Good News from the Courts

November 20, 2009

In a series of personnel decisions involving court employees, two senior federal court judges in California have recently ruled that same-sex spouses of employees are entitled to the same insurance benefits as opposite-sex spouses. While not binding on any other institutions or courts, these rulings are likely to be persuasive regarding future claims by similar couples, and could indicate a welcome attitude within the federal court system. Judge Reinhardt and Judge Kozinski both found the federal denial of benefits to same-sex couples to be unjustified, and stated that the Defense of Marriage Act could not be used to defend such practices. The 9th Circuit Court of Appeals has long had a liberal reputation, but these are influential judges whose opinions will be respected by other judges.

In New York, the Court of Appeals affirmed the recognition of an out-of-state same-sex marriage by a county agency, and a state agency. And, while the court did not go so far as to give blanket recognition of the relationship for all legal purposes, their affirmation of these particular rulings is meaningful. New York State has been a roller coaster with regard to legalization of same-sex marriage, and the growing trend towards recognition of out-of-state marriages is an important factor in the politics of marriage equality.

Marriage-Equivalent: Yes; Marriage: Not Yet

November 5, 2009

The election results in Maine and Washington state send a discouraging message: marriage-equivalent domestic partnership registration appears reliably sound, but full and equal marriage is not yet within reach in many jurisdictions. In both instances the state legislatures had enacted favorable laws, but they were subject to a “popular” vote because of an initiative campaign. On election day domestic partnership was affirmed in Washington while marriage was defeated in Maine. While the political dynamics of each state differs, the trend seems pretty clear to me. Moreover, this sort of compromise is consistent with what is happening in other states, including California.

Maine still has a “marriage-light” domestic partnership registration that offers some, but not all of the benefits of marriage, but it is unclear if Maine will recognize civil unions or marriages entered into in other states. Similar non-recognition problems are arising in many of the marriage-equivalent states, although California recently enacted legislation that provides full recognition for our-of-state marriages.

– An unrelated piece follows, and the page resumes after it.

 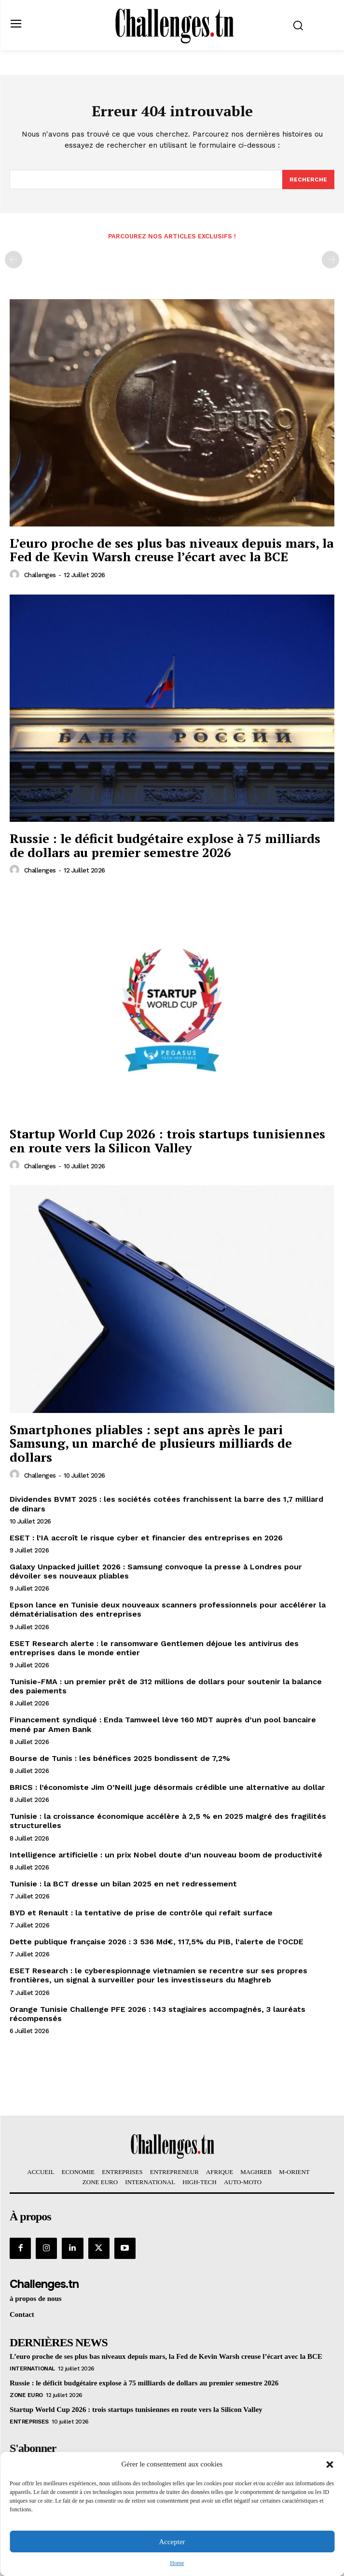 What do you see at coordinates (172, 2542) in the screenshot?
I see `Accepter` at bounding box center [172, 2542].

The main challenge for couples living in these states is figuring out whether to sign up for the marriage-equivalent (in Washington) or marriage-light (in Maine) registration , get married out of state, or rely solely on private contracts and estate planning documents — or all of the above. Moreover, many of the tax and benefits problems that plague so many of the marriage-equivalent situations apply to couples living in Maine and Washington. Making It Legal provides a useful guide through this difficult decision-making process, and we urge couples to carry on despite the disappointing political news, to make sure that their own personal affairs are still in good legal order.